Heinrich Haussler (Garmin-Barracuda) finished second, with Leigh Howard (Orica-GreenEdge) third.
“Today was very hard, the climbs went very fast. I was thinking I wanted to be on the front on the last climb to try to win another a stage. In the last kilometers I knew I wanted to take the first position on the last turn because it was very near the finish,” said Sagan. “I’m very happy about this Tour of California, it’s starting very well for me. I want to say thanks to my team, they worked hard for me. I’m now thinking about winning another, and maybe when we start the harder climbs we will work for Vincenzo [Nibali].”
Six riders made their way off the front of the bunch after the day’s first sprint and build a maximum advantage of almost six minutes. Riders in the break were: Brad White (UnitedHealthcare), Jeremy Vennell (Bissell), Alexandre Geniez (Argos-Shimano), Michael Creed (Optum-Kelly Benefit Strategies), Lloyd Mondory (Ag2r La Mondiale) and Juan Pablo Suarez (Colombia-Coldeportes). With Vennell just 10 seconds off the GC lead, there was no way the favorites would let the move go to the finish.
White, Vennell and Geniez survived onto the upper reaches of the Empire Grade climb, 70km from the finish. As White and Vennell struggled on the wheel, Geniez attacked sharply, setting out alone.
Back in the peloton, Sagan was among a number of riders to crash on the right side of the road near the top of the Empire Grade climb. The overall leader sat on the tarmac for half-a-minute before remounting. Despite pressure at the front of the bunch from Garmin’s Nathan Haas, Sagan and Rabobank’s Laurens Ten Dam made contact with the bunch before the summit.
Garmin kept the pressure on as the peloton plummeted down the descent and Tom Peterson, a previous winner in Santa Cruz, split the bunch.
Up front, Geniez was taking all risks and nearly crashed a number of times. Despite his best effort, however, the peloton drew Geniez in with 35km to go.
Chris Jones and Philip Deignan (UnitedHealthcare) took over the pace-making ahead of teammate Rory Sutherland on the Cat. 2 Bear Creek Road climb and led over the top. Sagan again encountered trouble shortly thereafter, requiring a front wheel change on the rolling terrain after the summit.
Maxime Bouet (Ag2r La Mondiale) launched an attack in the crosswind-battered rollers leading to the Summit Road sprint point. Marc de Maar (UnitedHealthcare) was among a handful of riders to latch on and the champion of the Dutch Antilles took top points.
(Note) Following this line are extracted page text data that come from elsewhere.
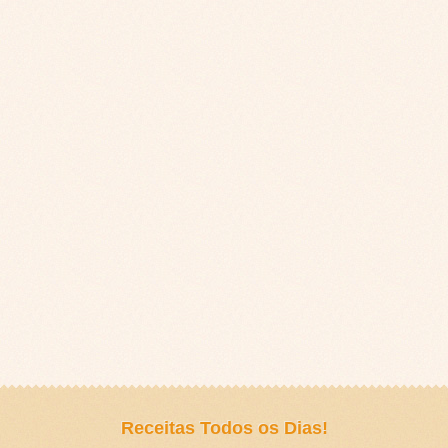
Receitas Todos os Dias!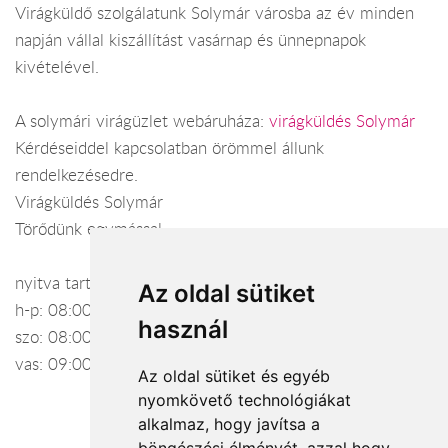
Virágküldő szolgálatunk Solymár városba az év minden
napján vállal kiszállítást vasárnap és ünnepnapok
kivételével.
A solymári virágüzlet webáruháza:
virágküldés Solymár
Kérdéseiddel kapcsolatban örömmel állunk
rendelkezésedre.
Virágküldés Solymár
Törődünk egymással
nyitva tartás:
Az oldal sütiket
h-p: 08:00-20:00
használ
szo: 08:00-20:00
vas: 09:00-16:00
Az oldal sütiket és egyéb
nyomkövető technológiákat
alkalmaz, hogy javítsa a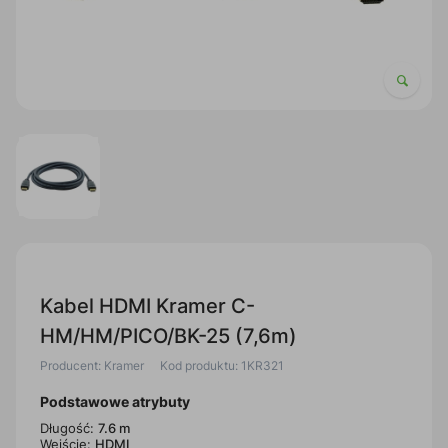
Kabel HDMI Kramer C-
HM/HM/PICO/BK-25 (7,6m)
Producent: Kramer
Kod produktu: 1KR321
Podstawowe atrybuty
Długość:
7.6 m
Wejście:
HDMI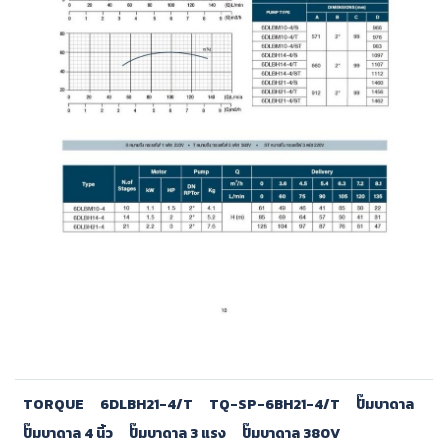
TORQUE
6DLBH21-4/T
TQ-SP-6BH21-4/T
ปั๊มบาดาล
ปั๊มบาดาล 4 นิ้ว
ปั๊มบาดาล 3 แรง
ปั๊มบาดาล 380V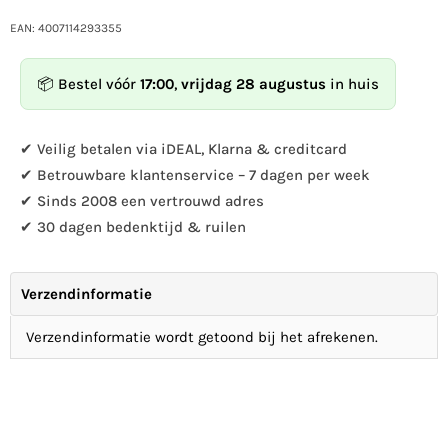
quantité
quantité
pour
pour
EAN: 4007114293355
Acier
Acier
corten
corten
📦 Bestel vóór
17:00
,
vrijdag 28 augustus
in huis
-
-
paire
paire
d&#39;oiseaux
d&#39;oiseaux
✔ Veilig betalen via iDEAL, Klarna & creditcard
petit
petit
✔ Betrouwbare klantenservice – 7 dagen per week
✔ Sinds 2008 een vertrouwd adres
✔ 30 dagen bedenktijd & ruilen
Verzendinformatie
Verzendinformatie wordt getoond bij het afrekenen.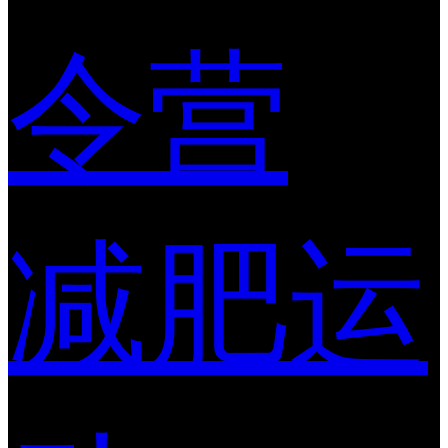
令营
减肥运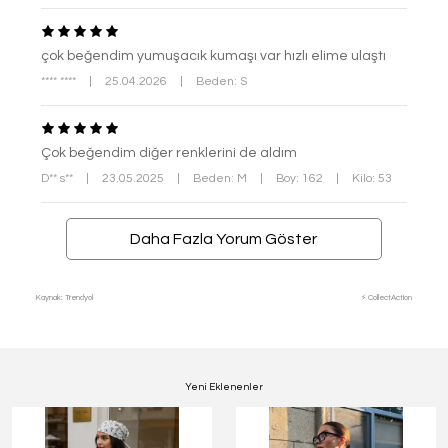
çok beğendim yumuşacık kumaşı var hızlı elime ulaştı
**** ****
|
25.04.2026
|
Beden: S
Çok beğendim diğer renklerini de aldım
D** s**
|
23.05.2025
|
Beden: M
|
Boy: 162
|
Kilo: 53
Daha Fazla Yorum Göster
Kaynak: Trendyol
⚡ CollectAction
Yeni Eklenenler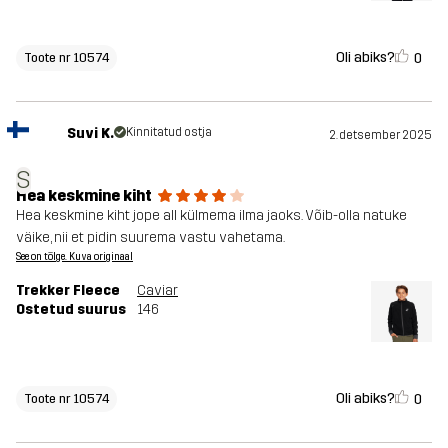
Oli abiks?
0
Toote nr 10574
Suvi K.
Kinnitatud ostja
2. detsember 2025
S
Hea keskmine kiht
Hea keskmine kiht jope all külmema ilma jaoks. Võib-olla natuke
väike, nii et pidin suurema vastu vahetama.
See on tõlge. Kuva originaal
Trekker Fleece
Caviar
Ostetud suurus
146
Oli abiks?
0
Toote nr 10574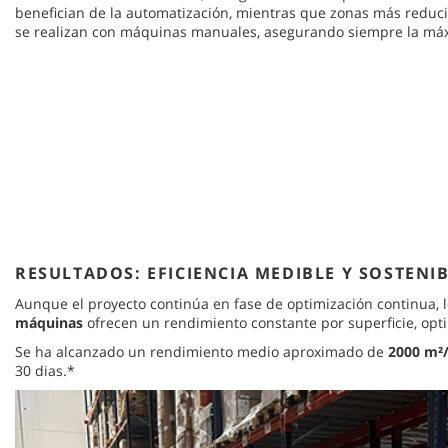
benefician de la automatización, mientras que zonas más reduc
se realizan con máquinas manuales, asegurando siempre la máx
RESULTADOS: EFICIENCIA MEDIBLE Y SOSTENI
Aunque el proyecto continúa en fase de optimización continua, 
máquinas
ofrecen un rendimiento constante por superficie, opt
Se ha alcanzado un rendimiento medio aproximado de
2000 m²
30 dias.*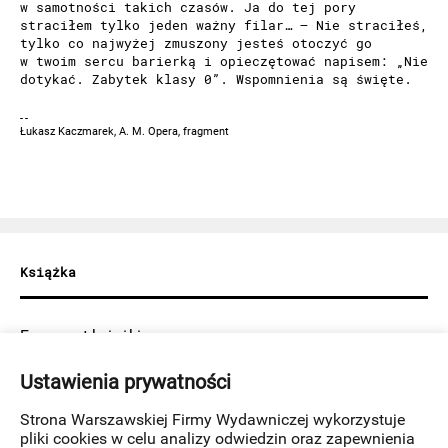
w samotności takich czasów. Ja do tej pory
straciłem tylko jeden ważny filar… – Nie straciłeś,
tylko co najwyżej zmuszony jesteś otoczyć go
w twoim sercu barierką i opieczętować napisem: „Nie
dotykać. Zabytek klasy 0”. Wspomnienia są święte.
Łukasz Kaczmarek, A. M. Opera, fragment
Książka
Fragment książki:
Ustawienia prywatności
Terapia jest jak zbliżanie się do Hadesu, do
miejsca, w którym rzeczywiście stoisz. Dla
Strona Warszawskiej Firmy Wydawniczej wykorzystuje
Maksymiliana była konfrontowaniem się z prawdą
o sobie, płaszczyznami, z których chciał uciec,
pliki cookies w celu analizy odwiedzin oraz zapewnienia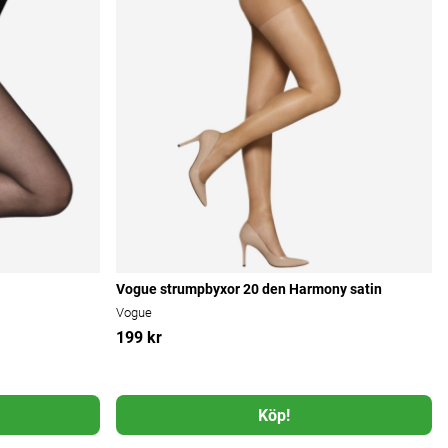
Vogue strumpbyxor 20 den Harmony satin
Vogue
199 kr
Köp!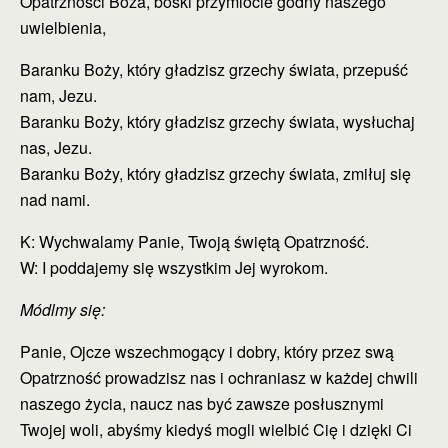
Opatrzności Boża, boski przymiocie godny naszego
uwielbienia,
Baranku Boży, który gładzisz grzechy świata, przepuść
nam, Jezu.
Baranku Boży, który gładzisz grzechy świata, wysłuchaj
nas, Jezu.
Baranku Boży, który gładzisz grzechy świata, zmiłuj się
nad nami.
K: Wychwalamy Panie, Twoją świętą Opatrzność.
W: I poddajemy się wszystkim Jej wyrokom.
Módlmy się:
Panie, Ojcze wszechmogący i dobry, który przez swą
Opatrzność prowadzisz nas i ochraniasz w każdej chwili
naszego życia, naucz nas być zawsze posłusznymi
Twojej woli, abyśmy kiedyś mogli wielbić Cię i dzięki Ci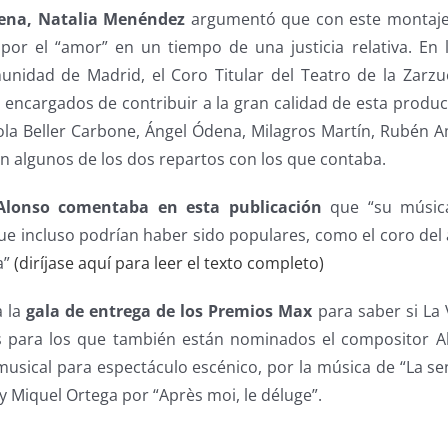
cena, Natalia Menéndez
argumentó que con este montaje p
por el “amor” en un tiempo de una justicia relativa. En l
nidad de Madrid, el Coro Titular del Teatro de la Zarzu
encargados de contribuir a la gran calidad de esta produc
cola Beller Carbone, Ángel Ódena, Milagros Martín, Rubén A
n algunos de los dos repartos con los que contaba.
Alonso comentaba en esta publicación
que “su música
 incluso podrían haber sido populares, como el coro del ac
a”
(diríjase aquí para leer el texto completo)
a la
gala de entrega de los Premios Max
para saber si La 
 para los que también están nominados el compositor Al
sical para espectáculo escénico, por la música de “La sen
 Miquel Ortega por “Après moi, le déluge”.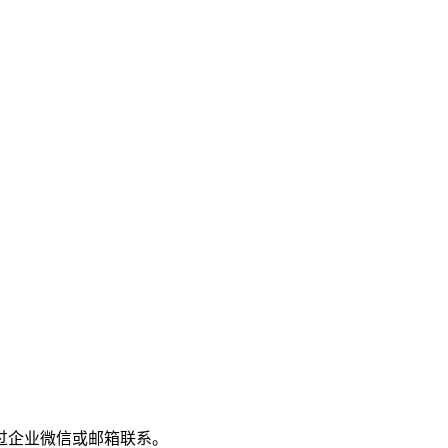
过企业微信或邮箱联系。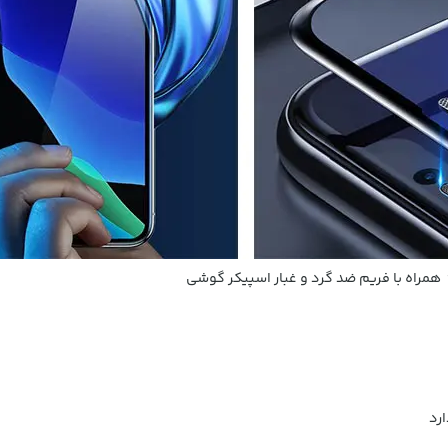
فریم
ضد گرد و غبار اسپیکر گوشی
رد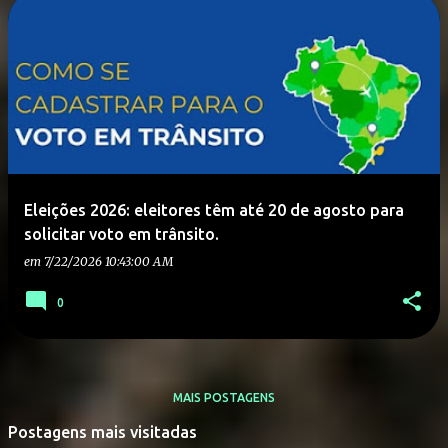
Eleições 2026: eleitores têm até 20 de agosto para
solicitar voto em trânsito.
em
7/22/2026 10:43:00 AM
0
MAIS POSTAGENS
Postagens mais visitadas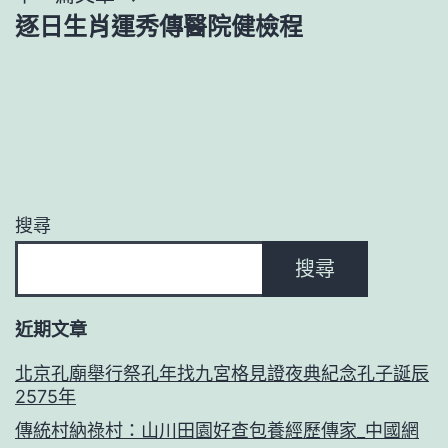
覽
逐日生肖運秀傳醫院健檢程
搜尋
搜尋
近期文章
北京孔廟舉行祭孔年找九宮格見證夜典紀念孔子誕辰
2575年
傳統村納祿村：山川田園好查包養經歷傳家_中國網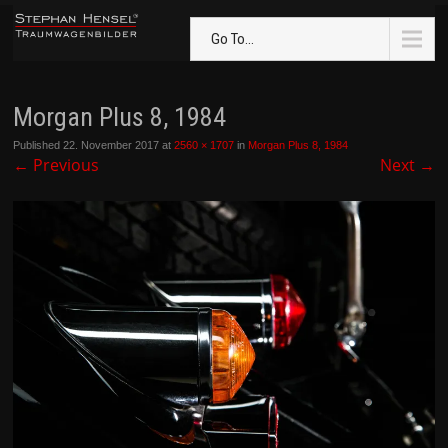
Go To...
Morgan Plus 8, 1984
Published
22. November 2017
at
2560 × 1707
in
Morgan Plus 8, 1984
←
Previous
Next
→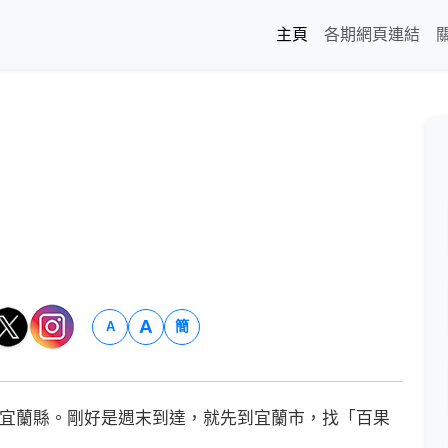
主頁
各期網頁連結
A
簡
A
灣宜蘭縣。剛好是週末到達，就先到宜蘭市，找「百果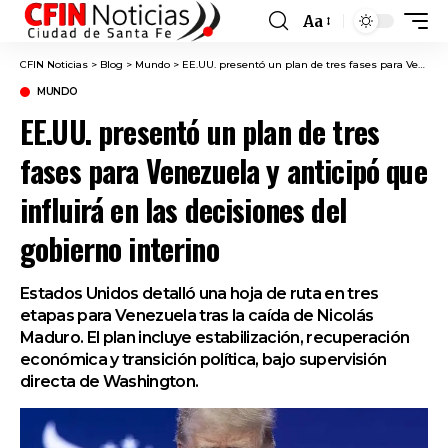
Aa
Font
Resizer
CFIN Noticias
>
Blog
>
Mundo
>
EE.UU. presentó un plan de tres fases para Venezuela y anticipó que influirá en las decisiones del gobierno interino
MUNDO
EE.UU. presentó un plan de tres
fases para Venezuela y anticipó que
influirá en las decisiones del
gobierno interino
Estados Unidos detalló una hoja de ruta en tres
etapas para Venezuela tras la caída de Nicolás
Maduro. El plan incluye estabilización, recuperación
económica y transición política, bajo supervisión
directa de Washington.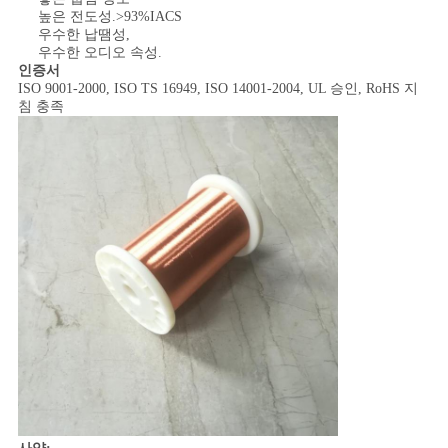
스
높은 전도성.>93%IACS
우수한 납땜성,
우수한 오디오 속성.
인증서
인
ISO 9001-2000, ISO TS 16949, ISO 14001-2004, UL 승인, RoHS 지
침 충족
용
문
을
요
구
하
세
요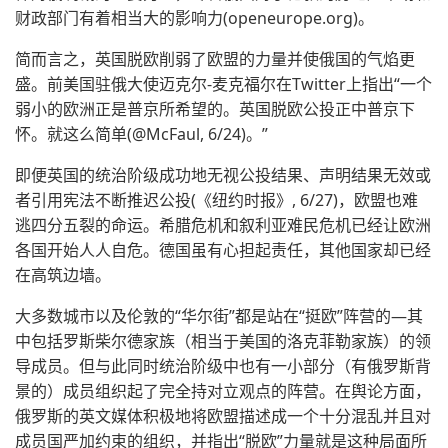
财政部门有着相当大的影响力(openeurope.org)。
简而言之，英国脱欧削弱了欧盟的力量并使俄国的气焰更
盛。前美国驻俄大使迈克尔-麦克福尔在Twitter上指出“一个
弱小的欧洲正是普京所希望的。英国脱欧公投正中普京下
怀。就这么简单(@McFaul, 6/24)。”
即便英国的统治阶级成功地无视公投结果、声明结果无效或
者引用宪法不断推迟公投(《纽约时报》, 6/27)，欧盟也难
逃四分五裂的命运。希腊危机和叙利亚难民危机已经让欧洲
各国开始人人自危。德国虽有心担起责任，其他国家却已经
在高筑边墙。
大多数城市以及伦敦的“华尔街”都是站在“挺欧”阵营的—其
中包括罗斯柴尔德家族（相当于美国的洛克菲勒家族）的领
导成员。但与此同时统治阶级中也有一小部分（有俄罗斯背
景的）成员组织起了完全持对立观点的阵营。在舆论方面，
俄罗斯的英文媒体积极地将欧盟描述成一个十分混乱并且对
成员国严加约束的组织，并指出“脱欧”力量就是这种局面所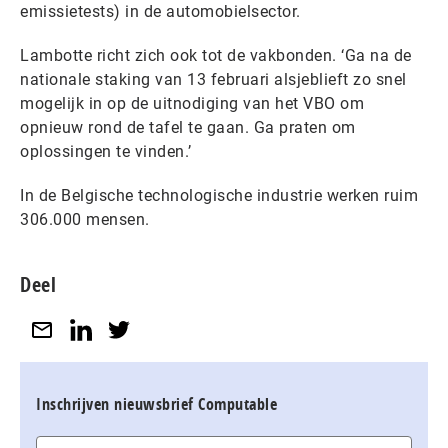
emissietests) in de automobielsector.
Lambotte richt zich ook tot de vakbonden. ‘Ga na de
nationale staking van 13 februari alsjeblieft zo snel
mogelijk in op de uitnodiging van het VBO om
opnieuw rond de tafel te gaan. Ga praten om
oplossingen te vinden.’
In de Belgische technologische industrie werken ruim
306.000 mensen.
Deel
Inschrijven nieuwsbrief Computable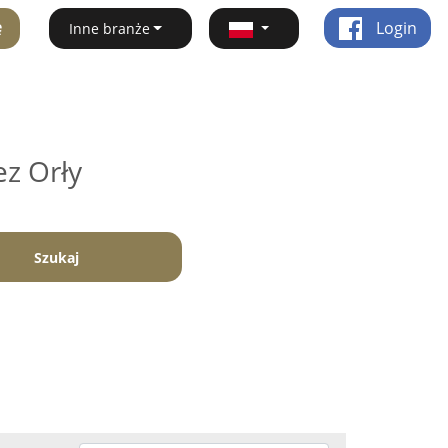
ę
Login
Inne branże
ez Orły
Szukaj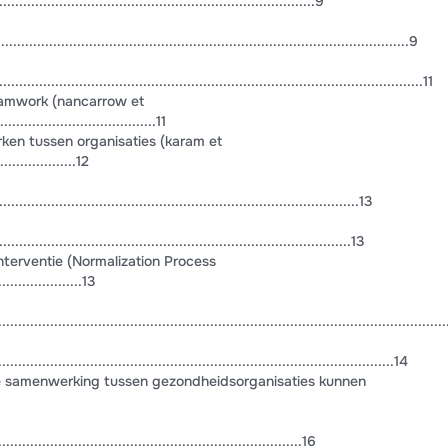
............................................................................9
.................................................................................................9
................................................................................................11
eamwork (nancarrow et
.......................................11
ken tussen organisaties (karam et
....................12
...................................................................................13
.................................................................................13
terventie (Normalization Process
....................13
...........................................................................................................
..............................................................................................14
 de samenwerking tussen gezondheidsorganisaties kunnen
.........................................................................16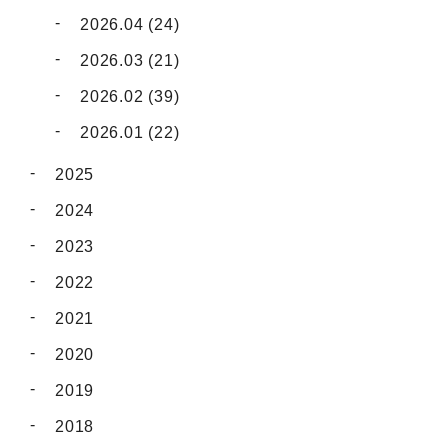
2026.04 (24)
2026.03 (21)
2026.02 (39)
2026.01 (22)
2025
2024
2023
2022
2021
2020
2019
2018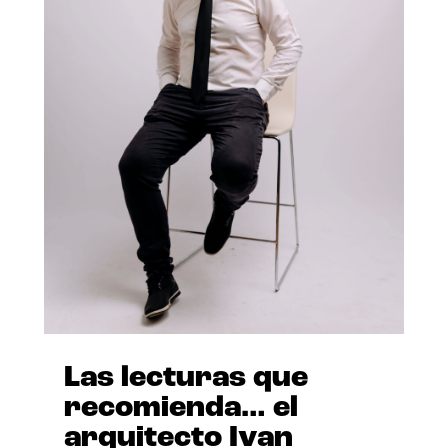
Las lecturas que
recomienda… el
arquitecto Ivan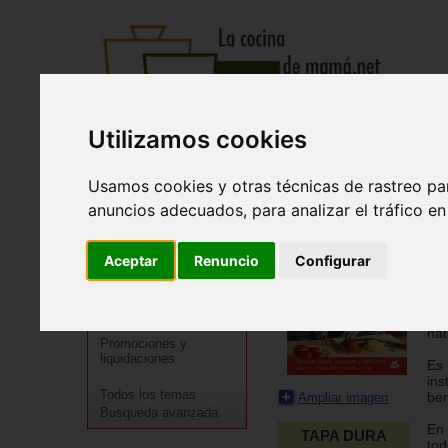
Utilizamos cookies
Recetas
Tienda
Actualidad
Registro
Inicio
>
Tienda
>
Libros
>
Especialidades
>
Vegetarianism
Usamos cookies y otras técnicas de rastreo pa
anuncios adecuados, para analizar el tráfico e
Ra
Cocineros destacados
Je
Aceptar
Renuncio
Configurar
Especialidades
Raw
Menú
cru
Regional
san
nat
Promociones y
liquidaciones
Es 
ins
Todos los temas
ben
Ampliar imagen
Busqueda avanzada
En 
TAPA DURA
tod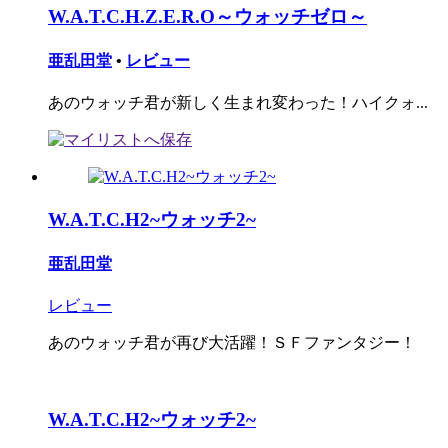
W.A.T.C.H.Z.E.R.O～ウォッチゼロ～
亜乱田堂
•
レビュー
あのウォッチ君が新しく生まれ変わった！ハイクォ...
W.A.T.C.H2~ウォッチ2~
亜乱田堂
レビュー
あのウォッチ君が再び大活躍！ＳＦファンタジー！
W.A.T.C.H2~ウォッチ2~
The group sat up and Timmy Duggan led the Liquigas train through to the front of the race, Sagan sitting third wheel. A peloton of perhaps 60 riders approached Santa Cruz, with all of the overall favorites present.
Sutherland launched a late attack for the 10-second bonus inside 3km to go, but Garmin shut the move down just inside 1km to go.
“I didn’t think I had it in the legs, but I crashed in the Bonny Doon and can’t move my hand real well so I thought I’d have a go,” said Sutherland. “Well, they all slowed down… I thought, ‘well, may as well just keep going.’”
Howard led the bunch into the final, right-hand corner a few hundred meters from the line and went inside. Sagan went outside and came over the top of the Aussie at the exit. On the point, Sagan stood on his pedals and jumped into his sprint.
Haussler nipped Howard for second on the line.
“Unfortunately, Peter Sagan, he corners like he’s on rails and he had a bit of extra speed coming out of the corner,” said Howard. “Look, it’s Peter Sagan — he was just too powerful today in the final sprint.”